Bischof Franz-Peter Tebartz-van Elst als Figur für den Mainzer Karnevalsumzug © Thomas Lohnes/Getty Images

Papst Franziskus will Ruhe in die Katholische Kirche bringen – und deshalb den umstrittenen Limburger Bischof loswerden. Aus dem Umkreis von Franziskus ist zu hören, der Papst beabsichtige, Franz-Peter Tebartz-van Elst abzusetzen. Das berichtet die ZEIT in ihrer neuen Ausgabe.     
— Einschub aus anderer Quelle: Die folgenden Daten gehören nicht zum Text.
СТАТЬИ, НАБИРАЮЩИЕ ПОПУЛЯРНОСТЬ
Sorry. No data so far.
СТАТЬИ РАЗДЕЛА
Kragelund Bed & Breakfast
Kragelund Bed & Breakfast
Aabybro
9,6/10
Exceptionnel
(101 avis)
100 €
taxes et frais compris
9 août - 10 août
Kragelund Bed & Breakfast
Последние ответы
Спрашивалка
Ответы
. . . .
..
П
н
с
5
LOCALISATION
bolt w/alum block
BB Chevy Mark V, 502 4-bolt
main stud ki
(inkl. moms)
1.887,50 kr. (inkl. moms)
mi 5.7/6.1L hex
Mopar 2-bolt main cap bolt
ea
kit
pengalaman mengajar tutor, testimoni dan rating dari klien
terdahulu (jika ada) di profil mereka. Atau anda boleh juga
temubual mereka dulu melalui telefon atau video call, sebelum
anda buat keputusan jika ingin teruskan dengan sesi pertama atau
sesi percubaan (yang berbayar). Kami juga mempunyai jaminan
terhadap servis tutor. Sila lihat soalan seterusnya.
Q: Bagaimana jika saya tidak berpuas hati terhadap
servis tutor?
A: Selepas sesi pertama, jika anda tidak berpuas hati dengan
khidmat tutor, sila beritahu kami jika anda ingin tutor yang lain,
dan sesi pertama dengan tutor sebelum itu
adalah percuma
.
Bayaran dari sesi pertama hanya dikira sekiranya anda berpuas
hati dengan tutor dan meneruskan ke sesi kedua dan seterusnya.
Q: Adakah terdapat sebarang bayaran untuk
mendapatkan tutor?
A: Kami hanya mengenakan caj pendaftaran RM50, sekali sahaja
Tebartz-van Elst selbst ahnt offenbar nichts von den Plänen des Papstes. Einige seiner Unterstützer sagten der ZEIT zufolge, der Bischof plane nach Limburg zurückzukehren. Tebartz-van Elst ist derzeit in Rom. Vor wenigen Tagen nahm er an einer Messe im Petersdom teil, mit der der neue deutsche Kardinal Gerhard Ludwig Müller seine Einsetzung feierte. Teilnehmer berichten, der Bischof habe einen entspannten und gelösten Eindruck gemacht. 
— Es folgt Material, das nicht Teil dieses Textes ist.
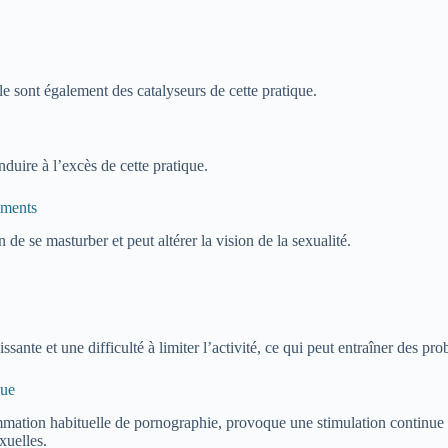
lle sont également des catalyseurs de cette pratique.
nduire à l’excès de cette pratique.
ements
de se masturber et peut altérer la vision de la sexualité.
nte et une difficulté à limiter l’activité, ce qui peut entraîner des prob
que
mation habituelle de pornographie, provoque une stimulation continue 
xuelles.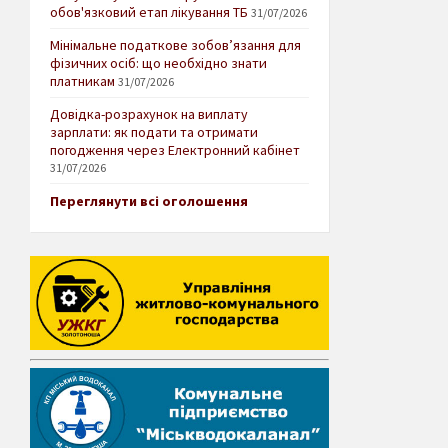
обов'язковий етап лікування ТБ
31/07/2026
Мінімальне податкове зобов’язання для
фізичних осіб: що необхідно знати
платникам
31/07/2026
Довідка-розрахунок на виплату
зарплати: як подати та отримати
погодження через Електронний кабінет
31/07/2026
Переглянути всі оголошення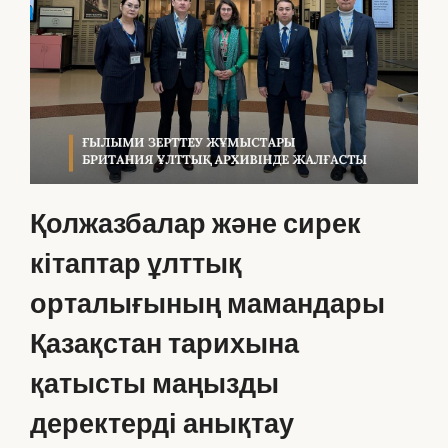
Қолжазбалар және сирек
кітаптар ұлттық
орталығының мамандары
Қазақстан тарихына
қатысты маңызды
деректерді анықтау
Im Bistum Limburg wartet man auf eine Entscheidung. Dort hatten Vertreter des Bistums in den vergangenen Wochen wiederholt auf eine schnelle Amtsenthebung des Bischofs gedrängt. Tebartz-van Elst wird derzeit von Generalvikar Wolfgang Rösch vertreten. Der Bischof war im Oktober vom Dienst beurlaubt worden, nachdem die Kritik an den horrende Kosten für seinen Bischofssitz immer lauter geworden war. Papst Franziskus hatte die Auszeit selbst verordnet. Sie soll so lange gelten, bis die Vorwürfe gegen den Bischof geklärt sind.
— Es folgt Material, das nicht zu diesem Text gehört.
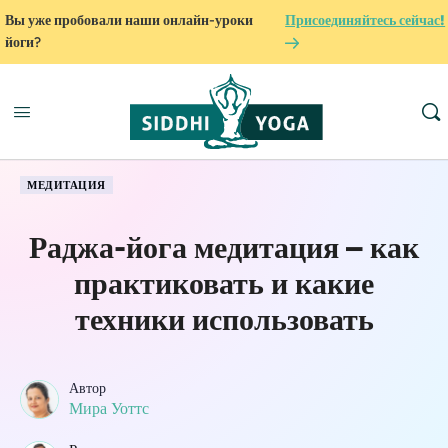
Вы уже пробовали наши онлайн-уроки
Присоединяйтесь сейчас!
йоги?
МЕДИТАЦИЯ
Раджа-йога медитация – как
практиковать и какие
техники использовать
Автор
Мира Уоттс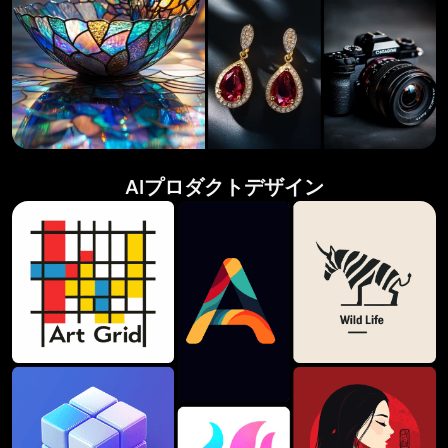
AIプロダクトデザイン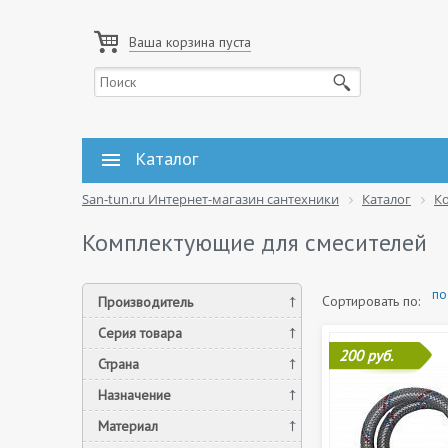
Ваша корзина пуста
Каталог
San-tun.ru Интернет-магазин сантехники
Каталог
К
Комплектующие для смесителей
по
Сортировать по:
Производитель
Серия товара
200 руб.
Страна
Назначение
Материал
Eine von der Bischofskonferenz eingesetzte Prüfkommission untersucht seit Oktober die Kostenentwicklung des neuen Bischofssitzes in Limburg. Die Kommission besteht aus zwei Geistlichen und drei Wirtschaftsprüfern. Erste Ergebnisse wurden bereits öffentlich. Tebartz-van Elst wird vorgeworfen, Gelder in Millionenhöhe für den Bau zweckentfremdet zu haben. Der Untersuchungsbericht wird Ende dieser Woche an Robert Zollitsch gehen, den Vorsitzenden der Deutschen Bischofskonferenz. Im Anschluss werden die Unterlagen nach Rom weitergeleitet.